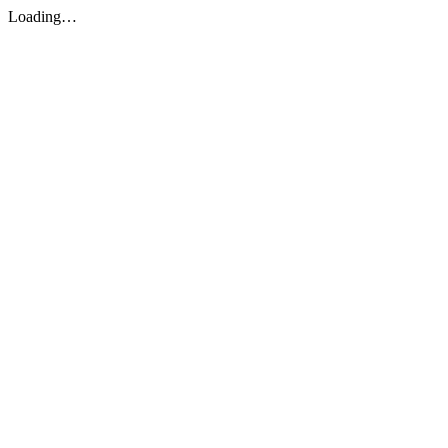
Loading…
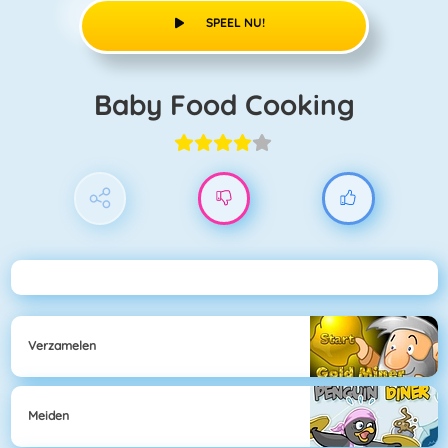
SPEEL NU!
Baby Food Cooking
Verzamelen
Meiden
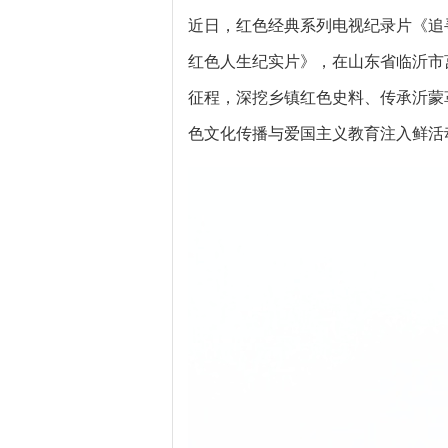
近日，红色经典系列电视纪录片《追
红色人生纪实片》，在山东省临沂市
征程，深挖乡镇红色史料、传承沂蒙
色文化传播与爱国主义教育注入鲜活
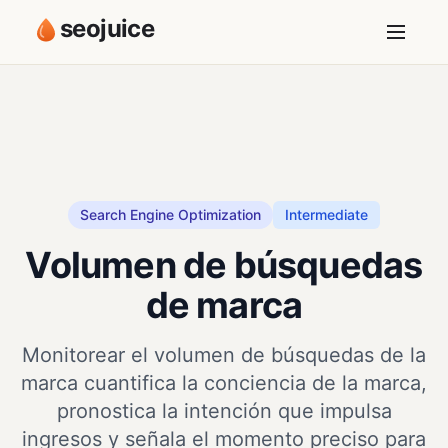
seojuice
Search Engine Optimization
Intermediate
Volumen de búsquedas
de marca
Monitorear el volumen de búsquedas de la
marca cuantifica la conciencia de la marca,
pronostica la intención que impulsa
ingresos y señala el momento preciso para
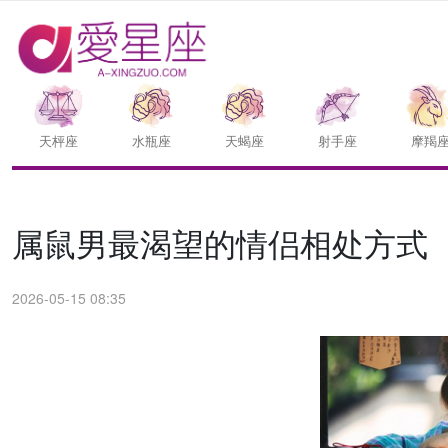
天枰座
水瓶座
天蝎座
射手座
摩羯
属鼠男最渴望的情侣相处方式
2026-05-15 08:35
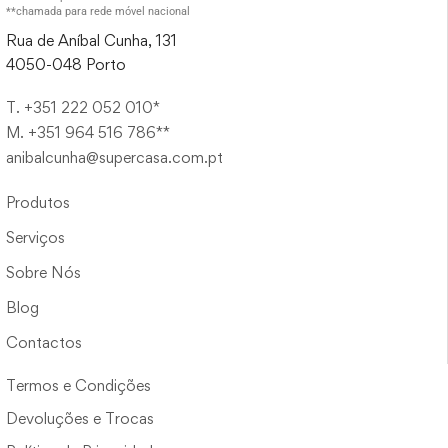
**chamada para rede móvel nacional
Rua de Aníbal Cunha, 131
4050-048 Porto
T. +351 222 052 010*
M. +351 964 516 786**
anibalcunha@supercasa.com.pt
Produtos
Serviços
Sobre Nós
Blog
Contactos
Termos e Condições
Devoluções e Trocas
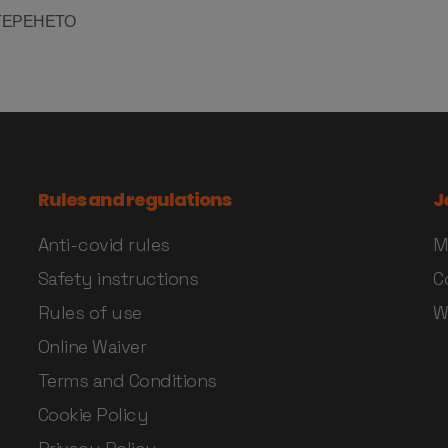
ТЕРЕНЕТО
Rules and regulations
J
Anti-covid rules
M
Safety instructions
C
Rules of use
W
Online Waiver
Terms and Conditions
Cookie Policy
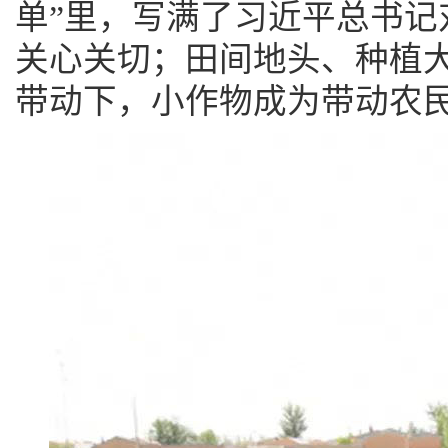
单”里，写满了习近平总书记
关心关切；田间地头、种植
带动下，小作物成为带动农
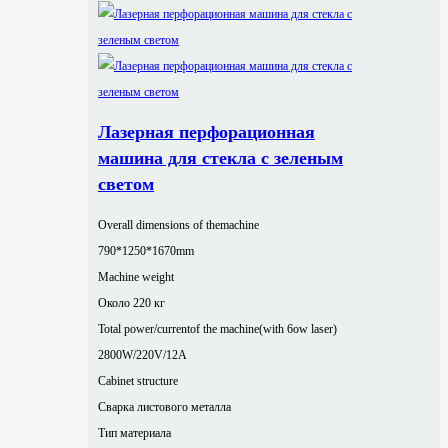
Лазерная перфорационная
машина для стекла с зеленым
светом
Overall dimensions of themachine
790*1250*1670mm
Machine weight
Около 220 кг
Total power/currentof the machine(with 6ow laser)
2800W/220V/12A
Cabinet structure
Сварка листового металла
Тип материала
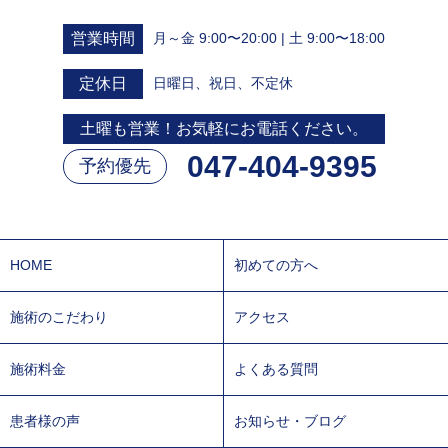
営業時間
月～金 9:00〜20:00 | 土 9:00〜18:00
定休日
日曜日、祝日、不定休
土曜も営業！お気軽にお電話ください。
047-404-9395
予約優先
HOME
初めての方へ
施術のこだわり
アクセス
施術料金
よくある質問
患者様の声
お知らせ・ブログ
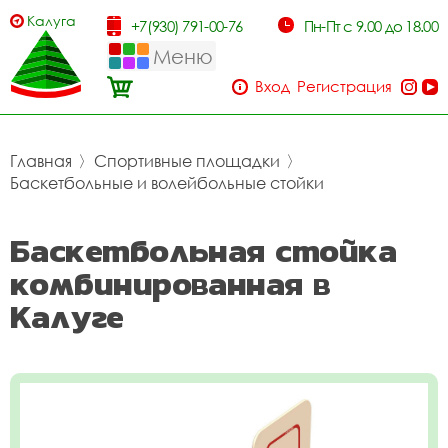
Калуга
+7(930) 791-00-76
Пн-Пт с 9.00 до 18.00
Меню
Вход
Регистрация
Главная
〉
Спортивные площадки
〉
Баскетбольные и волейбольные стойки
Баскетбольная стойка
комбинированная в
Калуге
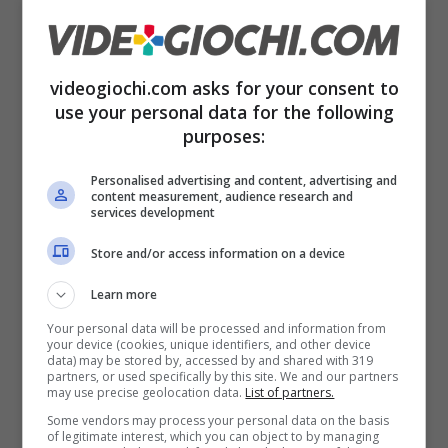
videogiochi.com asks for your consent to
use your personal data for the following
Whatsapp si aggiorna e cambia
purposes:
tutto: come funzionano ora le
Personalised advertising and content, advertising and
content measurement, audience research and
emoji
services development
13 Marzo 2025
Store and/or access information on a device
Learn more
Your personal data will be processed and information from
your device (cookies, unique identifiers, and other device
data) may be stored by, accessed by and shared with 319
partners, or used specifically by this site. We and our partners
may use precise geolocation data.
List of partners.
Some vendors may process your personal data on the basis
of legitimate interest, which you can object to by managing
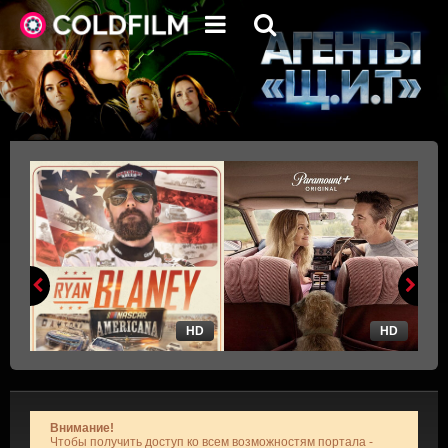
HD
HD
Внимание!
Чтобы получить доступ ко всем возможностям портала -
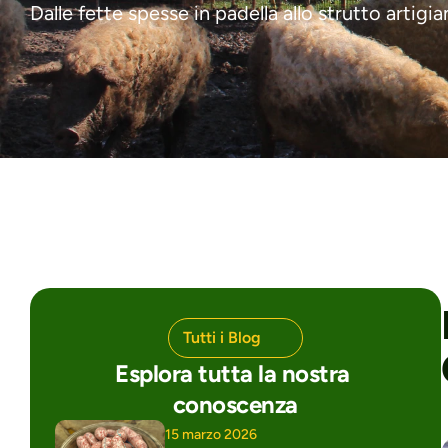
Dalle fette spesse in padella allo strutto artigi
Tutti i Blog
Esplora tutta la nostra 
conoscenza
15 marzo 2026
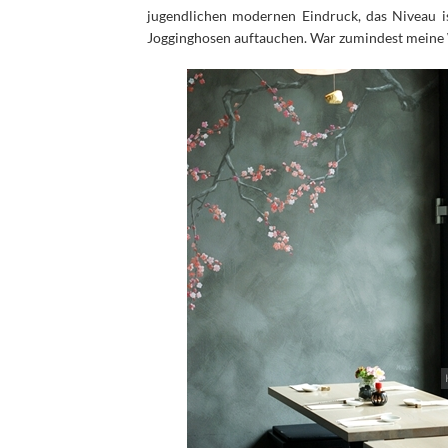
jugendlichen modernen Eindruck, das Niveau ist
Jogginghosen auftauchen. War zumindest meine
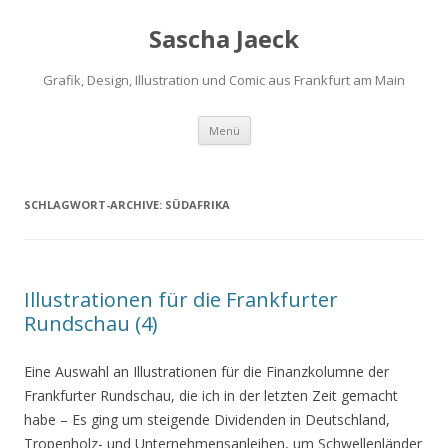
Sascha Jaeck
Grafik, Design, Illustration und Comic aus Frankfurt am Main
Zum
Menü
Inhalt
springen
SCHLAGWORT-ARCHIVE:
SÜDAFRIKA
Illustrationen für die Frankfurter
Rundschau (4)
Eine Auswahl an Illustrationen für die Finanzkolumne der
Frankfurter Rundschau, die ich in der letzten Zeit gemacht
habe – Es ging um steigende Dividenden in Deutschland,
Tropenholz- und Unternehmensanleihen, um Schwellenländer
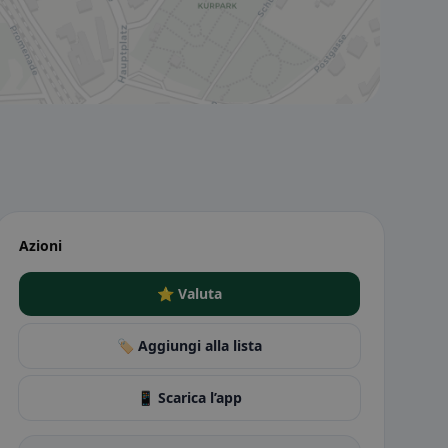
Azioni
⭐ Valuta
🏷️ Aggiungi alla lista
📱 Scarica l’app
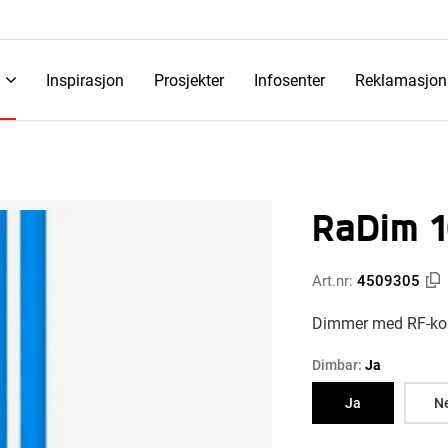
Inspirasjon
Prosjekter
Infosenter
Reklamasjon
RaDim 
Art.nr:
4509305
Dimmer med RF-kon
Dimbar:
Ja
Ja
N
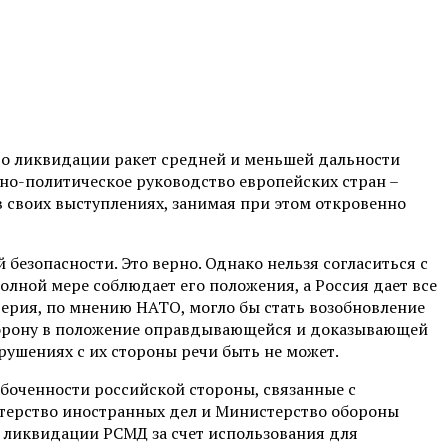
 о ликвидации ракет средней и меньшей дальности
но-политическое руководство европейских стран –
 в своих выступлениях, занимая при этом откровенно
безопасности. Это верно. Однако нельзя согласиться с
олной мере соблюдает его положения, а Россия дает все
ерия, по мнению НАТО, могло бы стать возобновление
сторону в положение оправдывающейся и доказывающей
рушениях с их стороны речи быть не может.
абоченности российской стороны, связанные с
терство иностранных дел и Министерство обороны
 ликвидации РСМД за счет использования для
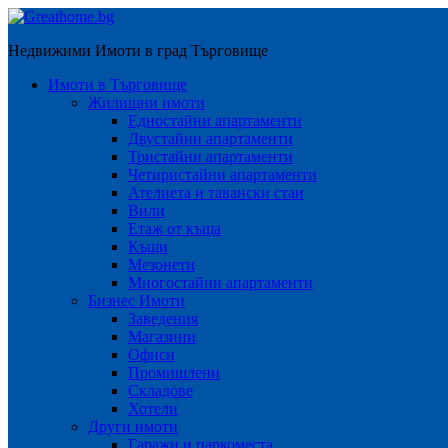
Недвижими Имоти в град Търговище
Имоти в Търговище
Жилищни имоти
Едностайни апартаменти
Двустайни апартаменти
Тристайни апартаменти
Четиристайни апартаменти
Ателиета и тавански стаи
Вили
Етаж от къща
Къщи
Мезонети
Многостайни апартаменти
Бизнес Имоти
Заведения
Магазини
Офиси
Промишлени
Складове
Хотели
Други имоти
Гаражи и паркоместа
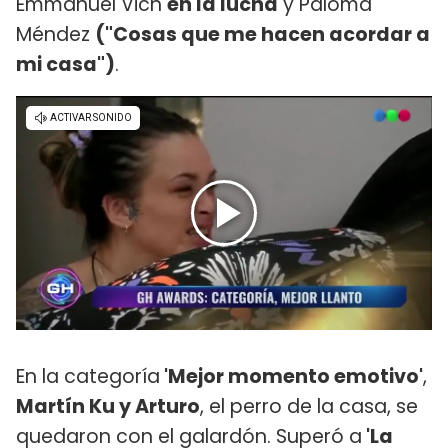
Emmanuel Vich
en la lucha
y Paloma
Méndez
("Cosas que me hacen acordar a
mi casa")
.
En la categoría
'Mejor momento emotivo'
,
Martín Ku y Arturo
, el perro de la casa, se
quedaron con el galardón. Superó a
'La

◆ ◆ ◆ ◆

▶ [EXERCISE REQUIREMENTS]:
In the records above, find the lines containing "para" and copy them.

▶ [WRITTEN ANSWER]:
ingresos y señala el momento preciso para
**chamada para rede móvel nacional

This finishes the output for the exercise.